Potato virus Y


Potato virus Y (PVY) has long been a major challenge for seed potato production. Infection with PVY can reduce potato yields by over 60% and planting seed potatoes infected with PVY can reduce yields up to 80%.  Major changes have contributed to the re-emergence of PVY as a serious disease threat in the United States in recent years. An important component is the popularity of several russet varieties that escape detection in the field because they show mild or no PVY foliar symptoms while serving as large reservoirs for the virus. In addition, PVY incidence has been exacerbated due to the emergence of a strain that causes tuber necrosis, as well as changes in aphid populations, including the invasion of soybean aphid into the Midwest. 

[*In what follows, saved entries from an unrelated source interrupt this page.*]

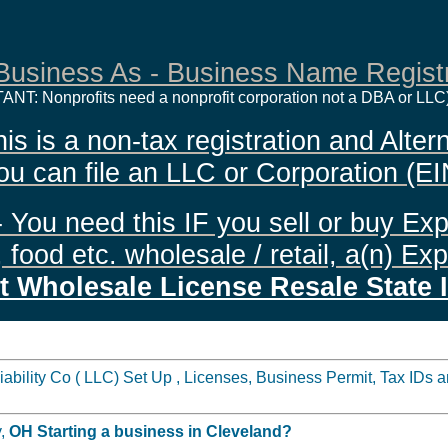
Business As - Business Name Registr
ANT: Nonprofits need a nonprofit corporation not a DBA or LLC
 is a non-tax registration and Altern
ou can file an LLC or Corporation (EI
 You need this IF you sell or buy Exp
food etc. wholesale / retail, a(n) Ex
t Wholesale License Resale State 
ility Co ( LLC) Set Up , Licenses, Business Permit, Tax IDs an
y,
OH
Starting a business in
Cleveland?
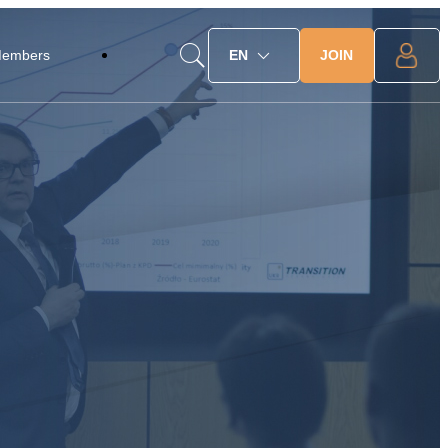
JOIN
Members
EN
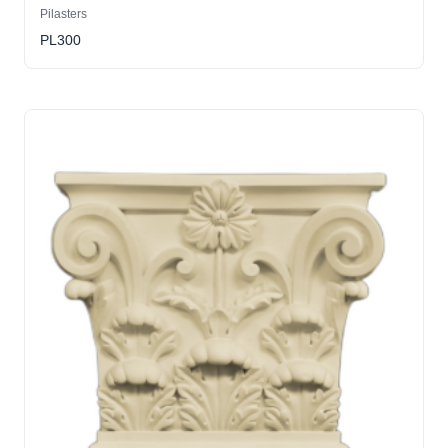
Pilasters
PL300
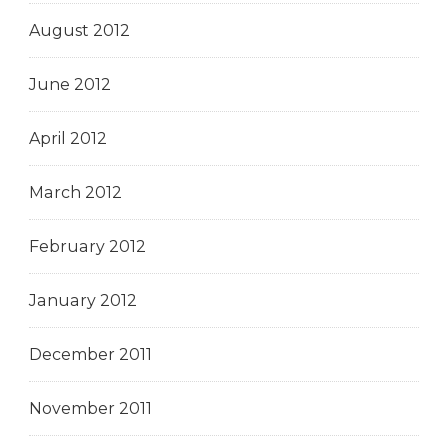
August 2012
June 2012
April 2012
March 2012
February 2012
January 2012
December 2011
November 2011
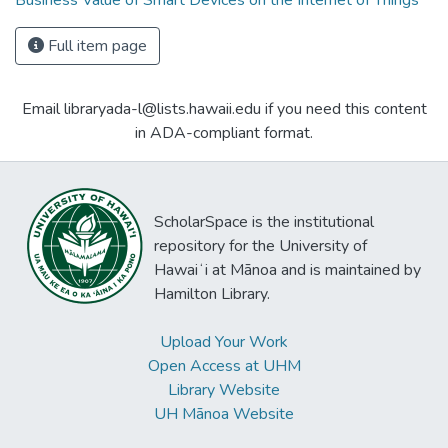
Business Value of Smart Devices on the Internet of Things
Full item page
Email libraryada-l@lists.hawaii.edu if you need this content
in ADA-compliant format.
ScholarSpace is the institutional
repository for the University of
Hawaiʻi at Mānoa and is maintained by
Hamilton Library.
Upload Your Work
Open Access at UHM
Library Website
UH Mānoa Website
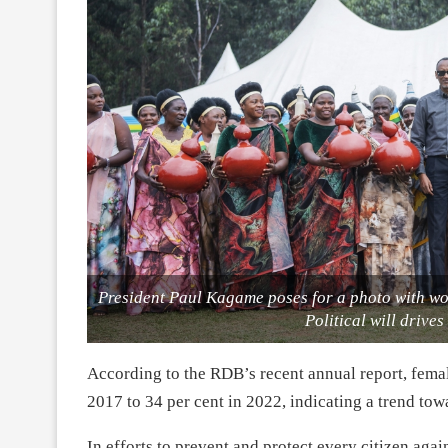
President Paul Kagame poses for a photo with wo
Political will drive
According to the RDB’s recent annual report, fema
2017 to 34 per cent in 2022, indicating a trend tow
In efforts to prevent and protect every citizen ag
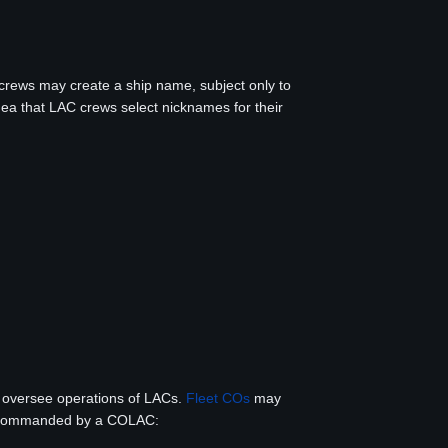
crews may create a ship name, subject only to
idea that LAC crews select nicknames for their
o oversee operations of LACs.
Fleet COs
may
 be commanded by a COLAC:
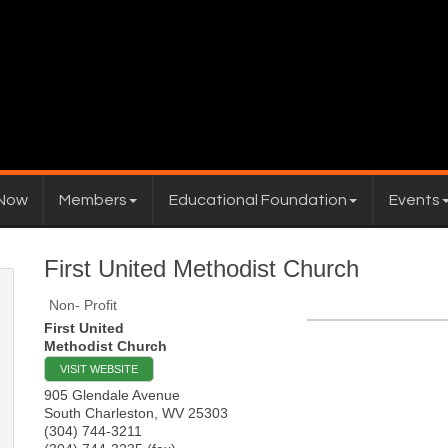
 Now
Members
Educational Foundation
Events
First United Methodist Church
Non- Profit
First United
Methodist Church
VISIT WEBSITE
905 Glendale Avenue
South Charleston
,
WV
25303
(304) 744-3211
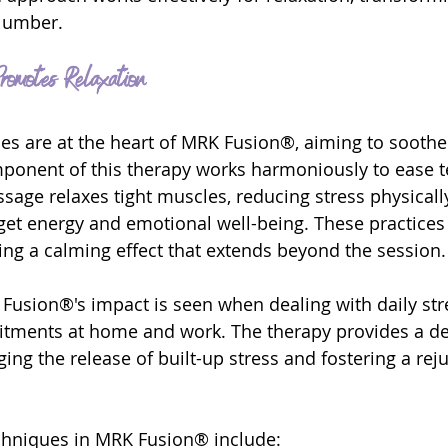
slumber.
omotes Relaxation
es are at the heart of MRK Fusion®, aiming to sooth
ponent of this therapy works harmoniously to ease t
sage relaxes tight muscles, reducing stress physically
get energy and emotional well-being. These practices
ting a calming effect that extends beyond the session.
usion®'s impact is seen when dealing with daily str
tments at home and work. The therapy provides a de
ing the release of built-up stress and fostering a rej
chniques in MRK Fusion® include:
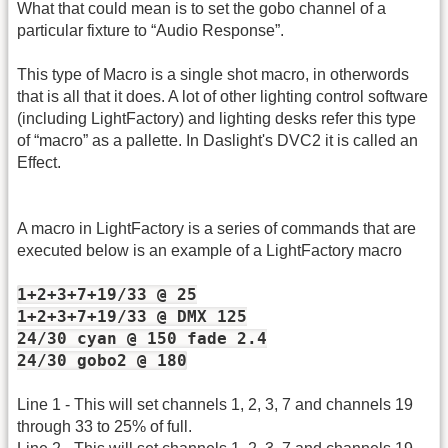
What that could mean is to set the gobo channel of a
particular fixture to “Audio Response”.
This type of Macro is a single shot macro, in otherwords
that is all that it does. A lot of other lighting control software
(including LightFactory) and lighting desks refer this type
of “macro” as a pallette. In Daslight's DVC2 it is called an
Effect.
A macro in LightFactory is a series of commands that are
executed below is an example of a LightFactory macro
1+2+3+7+19/33 @ 25
1+2+3+7+19/33 @ DMX 125
24/30 cyan @ 150 fade 2.4
24/30 gobo2 @ 180
Line 1 - This will set channels 1, 2, 3, 7 and channels 19
through 33 to 25% of full.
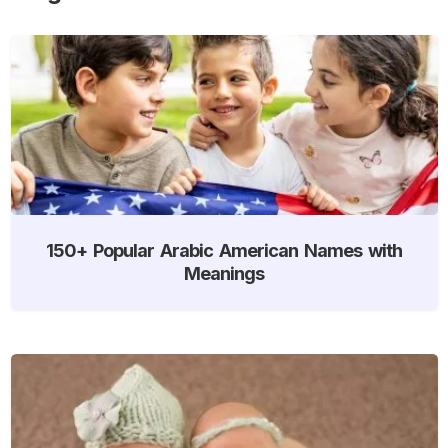
150+ Popular Arabic American Names with
Meanings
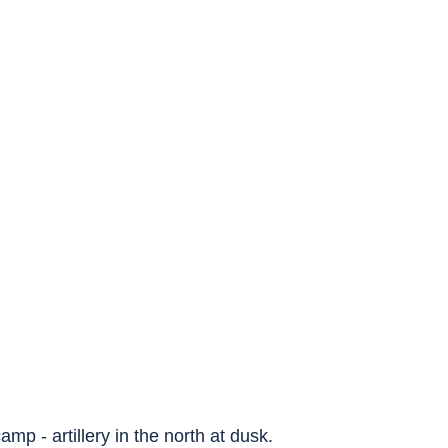
amp - artillery in the north at dusk.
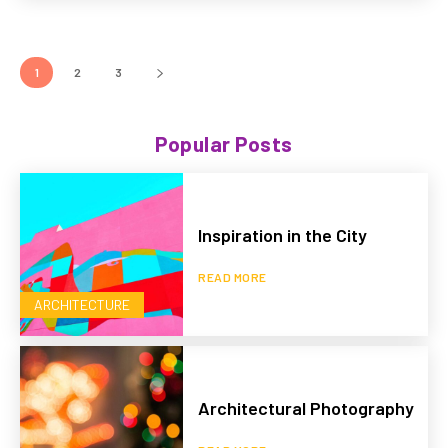
1
2
3
Popular Posts
Inspiration in the City
READ MORE
ARCHITECTURE
Architectural Photography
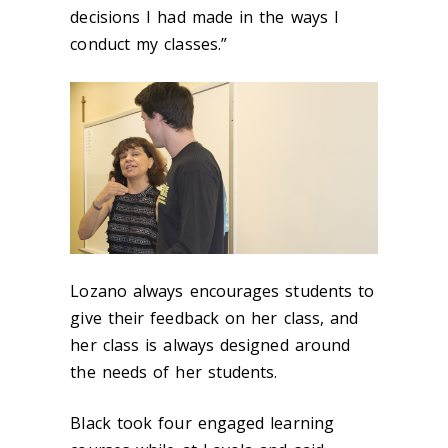
decisions I had made in the ways I
conduct my classes.”
Lozano always encourages students to
give their feedback on her class, and
her class is always designed around
the needs of her students.
Black took four engaged learning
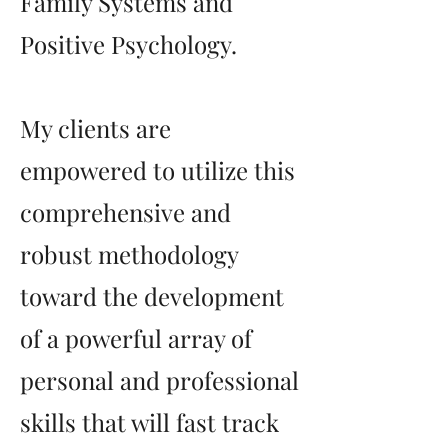
Family Systems and
Positive Psychology.
My clients are
empowered to utilize this
comprehensive and
robust methodology
toward the development
of a powerful array of
personal and professional
skills that will fast track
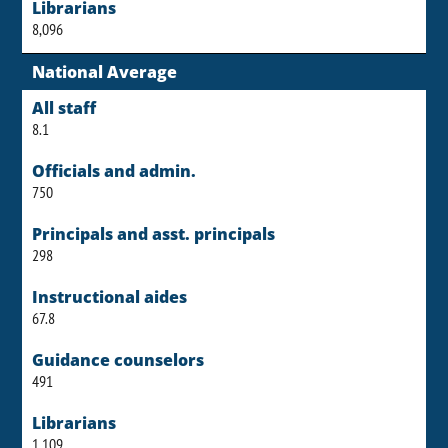
Librarians
8,096
National Average
All staff
8.1
Officials and admin.
750
Principals and asst. principals
298
Instructional aides
67.8
Guidance counselors
491
Librarians
1,109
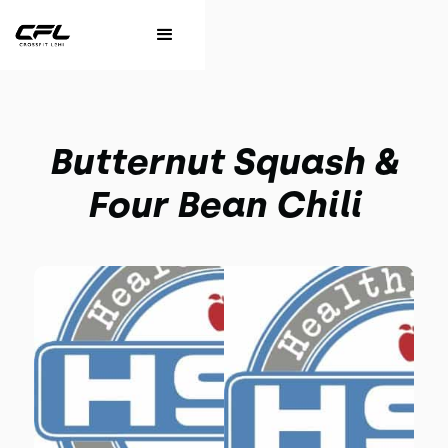
Butternut Squash &
Four Bean Chili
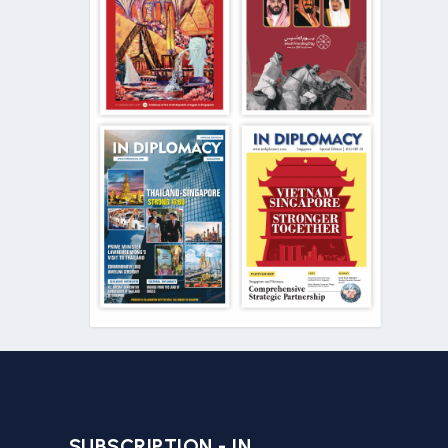
SUBSCRIPTION - IN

Genetic resistance remains the best long-term strategy for combating viral diseases of potato. Three sources of natural resistance to PVY exist in potato: Rysto from S. stoloniferum Schlechtd. et Bché, Rychc from S. chacoense Bitt., and Ryadg from S. tuberosum ssp. andigena Hawkes. These three genes are considered different from one another since they map to different locations within their respective genomes. Resistance encoded by the Rysto gene has been incorporated into several cultivars developed through European breeding programs. Cleaved-amplified polymorphic sequence (CAPS) markers derived from the restriction fragment polymorphism loci GP122 were used to detect the Rysto gene in different germplasm sources. PVY resistance from S. chacoense has not been widely utilized in potato breeding although some cultivars with the Rychc gene have been developed. Rychc maps to potato chromosome IX and is located in a region with several NB-LRR genes with nucleotide similarity to the Sw-5 gene conferring resistance to tomato spotted wilt virus in tomato.  

The Rysto and Rychc genes are closely linked to molecular markers that can be used to track them during breeding.  However, identifying and isolating the genes themselves would be beneficial in several ways.  First, a marker within the gene itself would correspond to true resistance more often than a marker that is linked to the gene.  Second, the gene could be isolated and used to introduce directly into susceptible cultivars, making them resistant.  In the long term, having the PVY resistance gene isolated will help us to understand the molecular interactions that take place between the virus and potato gene product and will ultimately help us in identifying resistance genes that can recognize different virus variations (e.g. PVYO, PVYN:O, PVYNTN).

The major short-term outcome of this project will be the identification of genes that can be tracked via molecular markers in parental lines released to breeders.  The longer-range goal is to isolate and clone PVY resistance genes, and then transform potato cultivars to make them resistant to PVY.